Essa gente que vive à margem do amparo previdenciário e dos direitos trabalhistas, na ilusão de que são “empresários autônomos”, identifica-se com o discurso de Jair Bolsonaro, que prega a liberdade tanto para matar ladrões quanto para facilitar a “malandragem” para cada um ganhar a vida. Lula é visto por eles como um antiquado sindicalista que luta por empregos formais que já não existem e quer colocar o Estado atrapalhando as “virações” dos modernos “empresários”. Os garimpeiros são imediatistas. Ninguém está preocupado com o dia de amanhã porque, como os evangélicos pregam, “Deus proverá”.


Quando 130 dos artistas e personalidades mais conhecidos declaram voto na esquerda, e Lula recebe o apoio de 90% dos intelectuais e cientistas do país, enquanto poucos cantores e jogadores de futebol se alinham com a direita, a esquerda já canta vitória. Subestima o número de brasileiros que nem sabem quem são Chico Buarque ou Caetano Veloso, e que só ouvem funk de desconhecidos ou sofrência sertaneja, quando não se fecham nos hinos gospel das igrejas evangélicas.

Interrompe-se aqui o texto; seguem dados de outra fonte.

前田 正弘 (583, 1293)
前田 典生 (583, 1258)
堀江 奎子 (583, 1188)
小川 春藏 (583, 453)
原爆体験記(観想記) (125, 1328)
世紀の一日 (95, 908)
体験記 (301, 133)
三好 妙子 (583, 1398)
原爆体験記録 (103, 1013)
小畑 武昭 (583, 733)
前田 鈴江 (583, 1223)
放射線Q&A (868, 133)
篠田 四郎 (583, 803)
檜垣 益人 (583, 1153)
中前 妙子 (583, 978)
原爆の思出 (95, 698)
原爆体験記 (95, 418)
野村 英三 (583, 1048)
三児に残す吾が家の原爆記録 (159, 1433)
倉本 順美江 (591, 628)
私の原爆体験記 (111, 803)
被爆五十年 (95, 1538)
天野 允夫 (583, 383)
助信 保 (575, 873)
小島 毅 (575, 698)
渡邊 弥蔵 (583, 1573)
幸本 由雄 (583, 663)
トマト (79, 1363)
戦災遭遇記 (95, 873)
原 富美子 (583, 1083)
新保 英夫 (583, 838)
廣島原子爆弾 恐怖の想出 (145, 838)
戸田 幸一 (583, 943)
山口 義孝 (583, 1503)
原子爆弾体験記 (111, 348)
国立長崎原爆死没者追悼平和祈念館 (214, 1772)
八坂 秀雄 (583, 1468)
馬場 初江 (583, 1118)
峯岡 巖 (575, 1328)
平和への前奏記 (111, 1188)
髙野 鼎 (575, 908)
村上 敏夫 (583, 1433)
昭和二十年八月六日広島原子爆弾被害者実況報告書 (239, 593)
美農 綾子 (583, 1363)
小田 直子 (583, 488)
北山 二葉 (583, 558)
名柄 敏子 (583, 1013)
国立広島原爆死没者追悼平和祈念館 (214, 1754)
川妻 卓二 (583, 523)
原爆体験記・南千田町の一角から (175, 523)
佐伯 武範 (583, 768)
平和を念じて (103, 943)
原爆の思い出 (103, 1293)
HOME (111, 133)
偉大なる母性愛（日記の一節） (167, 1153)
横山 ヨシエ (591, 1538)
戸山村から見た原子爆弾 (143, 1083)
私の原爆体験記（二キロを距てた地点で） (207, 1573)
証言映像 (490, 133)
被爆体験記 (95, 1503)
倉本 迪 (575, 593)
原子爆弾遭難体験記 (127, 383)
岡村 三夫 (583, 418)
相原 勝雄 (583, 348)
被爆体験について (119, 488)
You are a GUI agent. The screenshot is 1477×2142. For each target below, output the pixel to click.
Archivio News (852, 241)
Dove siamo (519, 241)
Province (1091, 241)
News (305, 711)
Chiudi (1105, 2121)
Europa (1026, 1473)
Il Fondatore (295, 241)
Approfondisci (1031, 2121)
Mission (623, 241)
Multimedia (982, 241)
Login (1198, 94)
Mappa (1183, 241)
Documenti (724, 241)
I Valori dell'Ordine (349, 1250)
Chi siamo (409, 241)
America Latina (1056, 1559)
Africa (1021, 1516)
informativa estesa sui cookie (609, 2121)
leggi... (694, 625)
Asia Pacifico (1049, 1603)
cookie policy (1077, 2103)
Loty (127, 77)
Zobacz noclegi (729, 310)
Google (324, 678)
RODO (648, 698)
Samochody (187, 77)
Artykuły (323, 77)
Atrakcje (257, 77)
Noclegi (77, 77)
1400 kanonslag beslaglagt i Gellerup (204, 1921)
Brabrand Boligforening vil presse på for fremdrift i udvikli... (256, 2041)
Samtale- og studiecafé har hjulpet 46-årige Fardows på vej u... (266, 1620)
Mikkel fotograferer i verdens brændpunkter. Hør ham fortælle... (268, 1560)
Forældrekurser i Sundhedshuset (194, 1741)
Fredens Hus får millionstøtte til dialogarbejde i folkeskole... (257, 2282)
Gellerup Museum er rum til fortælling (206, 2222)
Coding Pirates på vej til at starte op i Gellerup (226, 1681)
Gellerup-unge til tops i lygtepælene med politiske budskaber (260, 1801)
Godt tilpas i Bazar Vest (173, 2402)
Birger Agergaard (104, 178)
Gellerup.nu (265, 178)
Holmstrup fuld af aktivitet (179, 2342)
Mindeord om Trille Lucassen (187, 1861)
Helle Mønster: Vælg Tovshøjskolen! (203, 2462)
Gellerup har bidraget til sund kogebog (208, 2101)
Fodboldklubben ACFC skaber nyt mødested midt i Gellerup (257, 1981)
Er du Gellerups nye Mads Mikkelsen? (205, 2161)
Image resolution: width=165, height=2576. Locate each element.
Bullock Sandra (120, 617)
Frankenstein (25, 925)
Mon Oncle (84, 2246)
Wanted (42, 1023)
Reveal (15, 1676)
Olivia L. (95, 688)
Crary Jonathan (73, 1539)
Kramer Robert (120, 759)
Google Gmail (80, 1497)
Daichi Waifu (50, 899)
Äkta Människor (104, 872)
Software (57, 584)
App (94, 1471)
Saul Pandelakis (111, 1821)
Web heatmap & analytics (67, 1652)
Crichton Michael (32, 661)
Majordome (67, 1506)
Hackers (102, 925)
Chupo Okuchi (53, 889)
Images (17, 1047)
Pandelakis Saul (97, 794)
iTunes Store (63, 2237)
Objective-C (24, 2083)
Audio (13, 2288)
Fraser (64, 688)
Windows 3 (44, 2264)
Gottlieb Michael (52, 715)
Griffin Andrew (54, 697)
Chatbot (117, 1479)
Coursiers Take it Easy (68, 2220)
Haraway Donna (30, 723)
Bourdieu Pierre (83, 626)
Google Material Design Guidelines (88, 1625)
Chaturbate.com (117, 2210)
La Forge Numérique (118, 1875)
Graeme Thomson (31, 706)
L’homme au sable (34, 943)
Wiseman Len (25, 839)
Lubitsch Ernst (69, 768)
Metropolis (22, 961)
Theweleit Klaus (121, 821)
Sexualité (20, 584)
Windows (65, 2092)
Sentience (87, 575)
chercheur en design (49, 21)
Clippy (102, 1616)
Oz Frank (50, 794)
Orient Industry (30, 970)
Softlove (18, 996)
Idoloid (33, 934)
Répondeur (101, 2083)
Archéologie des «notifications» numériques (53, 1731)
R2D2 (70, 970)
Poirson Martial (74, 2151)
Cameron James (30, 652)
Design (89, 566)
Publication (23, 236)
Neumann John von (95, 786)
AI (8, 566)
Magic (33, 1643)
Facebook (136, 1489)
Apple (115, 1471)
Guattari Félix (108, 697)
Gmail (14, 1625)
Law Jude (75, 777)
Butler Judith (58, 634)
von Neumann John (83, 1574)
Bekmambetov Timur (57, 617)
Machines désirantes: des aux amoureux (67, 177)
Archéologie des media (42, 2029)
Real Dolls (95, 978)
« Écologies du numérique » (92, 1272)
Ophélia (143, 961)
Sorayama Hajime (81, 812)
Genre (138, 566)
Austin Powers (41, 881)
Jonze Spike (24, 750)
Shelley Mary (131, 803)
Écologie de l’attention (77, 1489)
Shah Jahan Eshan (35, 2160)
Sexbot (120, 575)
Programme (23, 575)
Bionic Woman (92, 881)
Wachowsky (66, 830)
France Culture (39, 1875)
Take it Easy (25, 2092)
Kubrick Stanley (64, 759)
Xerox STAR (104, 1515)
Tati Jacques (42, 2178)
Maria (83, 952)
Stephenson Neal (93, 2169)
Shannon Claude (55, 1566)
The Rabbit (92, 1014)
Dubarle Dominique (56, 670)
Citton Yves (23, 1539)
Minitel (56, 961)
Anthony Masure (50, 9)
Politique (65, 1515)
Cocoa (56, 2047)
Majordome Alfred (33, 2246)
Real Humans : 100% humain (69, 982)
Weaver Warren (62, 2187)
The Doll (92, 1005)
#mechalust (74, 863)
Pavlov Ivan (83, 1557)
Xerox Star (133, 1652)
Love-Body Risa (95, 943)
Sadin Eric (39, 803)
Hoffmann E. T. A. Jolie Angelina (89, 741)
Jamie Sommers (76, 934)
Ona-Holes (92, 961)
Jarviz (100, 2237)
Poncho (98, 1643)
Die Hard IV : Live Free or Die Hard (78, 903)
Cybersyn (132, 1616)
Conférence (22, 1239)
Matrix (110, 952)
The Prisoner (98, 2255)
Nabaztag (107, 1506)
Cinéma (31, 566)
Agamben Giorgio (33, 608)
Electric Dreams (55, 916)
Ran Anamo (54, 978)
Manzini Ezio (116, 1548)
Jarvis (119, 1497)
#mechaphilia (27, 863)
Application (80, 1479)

Essa mesma gente que antes tinha vergonha de sua ignorância hoje se sente autorizada pelo exemplo do presidente a questionar pensadores e sociólogos nas redes sociais postando vídeos ou textos com ideias rasas em português sofrível. E não é só por estarem intoxicados pelas escandalosas fake news, mas porque aplaudem, como se fossem acionistas, as notícias que celebram o lucro exorbitante da Petrobras à custa da alta da gasolina, a ascensão mundial da mineradora Vale sobre os cadáveres de Brumadinho, as exportações recordes de soja em grão e o sucesso das fábricas de armas do Brasil.


O Brasil culto e civilizado não conhece o Brasil profundo. Em algum ponto da nossa História recente perdeu-se a conexão e a hierarquia do conhecimento. Em 14 anos no poder o PT perdeu o contato com suas bases e ficou incapaz de detectar mudanças no mundo do trabalho e a nova tendência ao conservadorismo. Ninguém percebeu quando os pastores de educação primária sobrepujaram os padres de educação refinada, esvaziaram as igrejas, lotaram os templos das periferias e se tornaram uma bancada aguerrida no Congresso Nacional.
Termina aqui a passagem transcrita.